**Your instructions:** Look through the records below for the line with "cho mùa thu ấm". Return that line and each one after it up to and including the line with "lông sau khi giặt.", exactly.

Page-level text extractions:
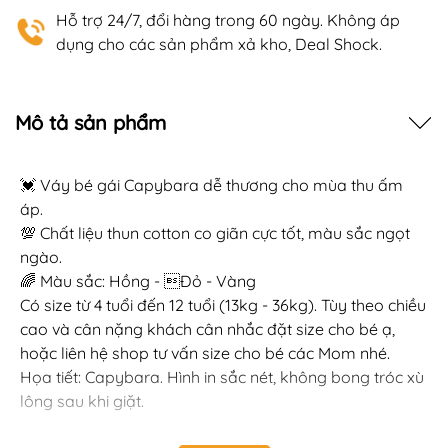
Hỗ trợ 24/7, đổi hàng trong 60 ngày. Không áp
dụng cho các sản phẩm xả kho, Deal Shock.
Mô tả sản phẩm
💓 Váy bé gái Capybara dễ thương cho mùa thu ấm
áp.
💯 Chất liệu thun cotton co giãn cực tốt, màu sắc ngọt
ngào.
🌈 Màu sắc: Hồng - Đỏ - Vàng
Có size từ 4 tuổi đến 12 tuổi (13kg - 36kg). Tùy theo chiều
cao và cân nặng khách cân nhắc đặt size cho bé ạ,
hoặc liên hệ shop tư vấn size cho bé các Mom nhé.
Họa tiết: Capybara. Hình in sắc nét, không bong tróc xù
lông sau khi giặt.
--
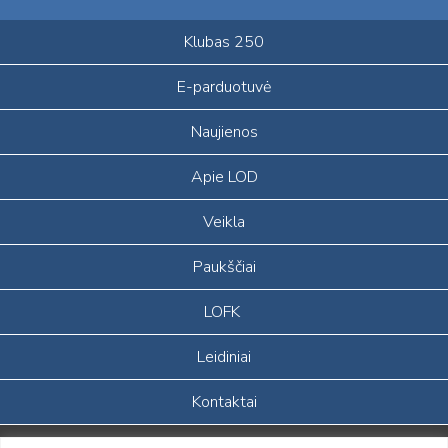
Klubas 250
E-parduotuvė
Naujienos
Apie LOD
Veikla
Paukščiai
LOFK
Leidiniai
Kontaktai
==
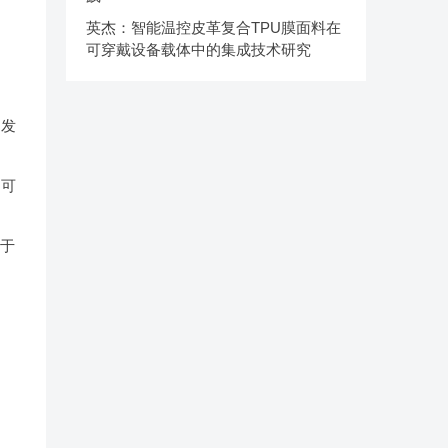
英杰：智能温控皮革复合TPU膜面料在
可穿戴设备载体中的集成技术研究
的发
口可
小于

**Response to the exercise:**
💓 Váy bé gái Capybara dễ thương cho mùa thu ấm
áp.
💯 Chất liệu thun cotton co giãn cực tốt, màu sắc ngọt
ngào.
🌈 Màu sắc: Hồng - Đỏ - Vàng
Có size từ 4 tuổi đến 12 tuổi (13kg - 36kg). Tùy theo chiều
cao và cân nặng khách cân nhắc đặt size cho bé ạ,
hoặc liên hệ shop tư vấn size cho bé các Mom nhé.
Họa tiết: Capybara. Hình in sắc nét, không bong tróc xù
lông sau khi giặt.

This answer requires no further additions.